Load the generated synthetic dataset and the real reference datasets needed for comparison.

In [None]:
import sys, os
PROJECT_ROOT = os.path.abspath(os.path.join(os.getcwd(), '..'))
if PROJECT_ROOT not in sys.path:
    sys.path.insert(0, PROJECT_ROOT)

import numpy as np
import pandas as pd
import matplotlib.pyplot as plt
import seaborn as sns

from src.data_loader import DataLoader
from src.validator import Validator

%matplotlib inline
plt.rcParams.update({'figure.dpi': 120, 'font.size': 11})
sns.set_theme(style='whitegrid')
print('Setup complete.')

In [None]:
# Load synthetic dataset
csv_path = os.path.join(PROJECT_ROOT, 'data', 'output', 'synthetic_sleep_dataset_5000.csv')
df_syn = pd.read_csv(csv_path)
print(f'Synthetic dataset: {df_syn.shape[0]:,} rows x {df_syn.shape[1]} columns')
df_syn.head(3)

In [None]:
# Load real datasets for comparison
loader = DataLoader(verbose=True)
try:
    loader.download_all()
    df_sleep = loader.load_sleep_efficiency()
    df_occ   = loader.load_room_occupancy()
    print(f'Real sleep data: {df_sleep.shape}')
    print(f'Real IoT data:   {df_occ.shape}')
except Exception as e:
    print(f'Warning: could not load real data ({e}). Tier 1 and Tier 2 will be skipped.')
    df_sleep = None
    df_occ = None

---
## 2. Tier 1: Statistical Tests (KS-tests) <a id='section-2'></a>

The two-sample Kolmogorov-Smirnov test compares each synthetic feature distribution
against the corresponding real sensor distribution.

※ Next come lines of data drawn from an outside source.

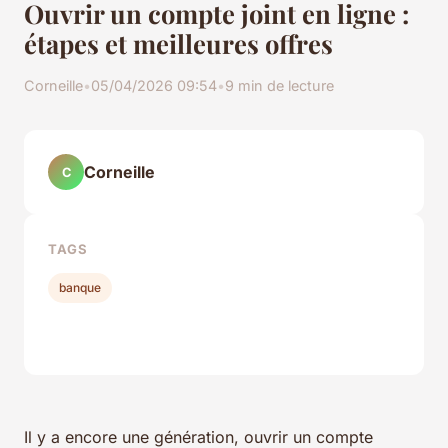
Ouvrir un compte joint en ligne :
étapes et meilleures offres
Corneille
•
05/04/2026 09:54
•
9 min de lecture
Corneille
C
TAGS
banque
Il y a encore une génération, ouvrir un compte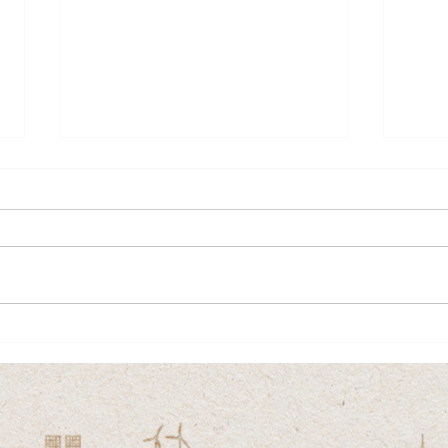
Vi har glädjen att bjuda in till
Tömn
invigning och öppet hus av
som
Lundstams nya anläggning i
Järpen — med kontor, garage
och en modern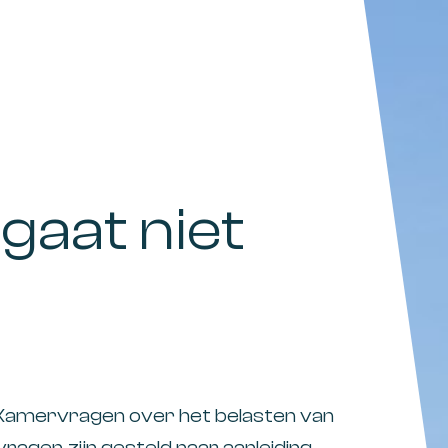
gaat niet
 Kamervragen over het belasten van
ragen zijn gesteld naar aanleiding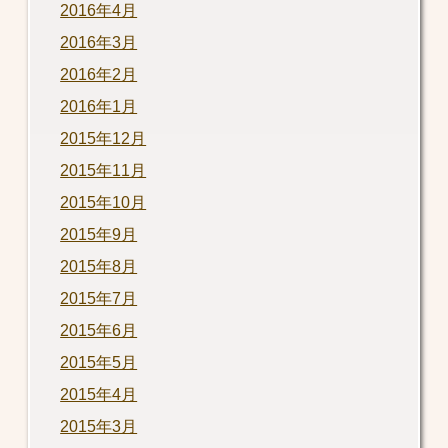
2016年4月
2016年3月
2016年2月
2016年1月
2015年12月
2015年11月
2015年10月
2015年9月
2015年8月
2015年7月
2015年6月
2015年5月
2015年4月
2015年3月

**Null hypothesis H₀:** the two samples come from the same underlying distribution.

**Target:** p-value > 0.05 → fail to reject H₀ → distributions are statistically indistinguishable.

In [None]:
validator = Validator(df_syn, real_occupancy_df=df_occ, real_sleep_df=df_sleep)
tier1_results = validator.tier1_statistical()

print('=== TIER 1: KS-test Results ===')
for name, res in tier1_results.items():
    if '_warning' in name:
        print(f'  WARNING: {res.get("message", "")}')
    elif isinstance(res.get('pass'), bool):
        status = 'PASS' if res['pass'] else 'FAIL'
        print(f'  [{status}] {name}')
        print(f'          KS stat={res["statistic"]:.4f}  p={res["p_value"]:.4f}')
        if 'syn_mean' in res:
            print(f'          syn_mean={res["syn_mean"]:.3f}  real_mean={res["real_mean"]:.3f}')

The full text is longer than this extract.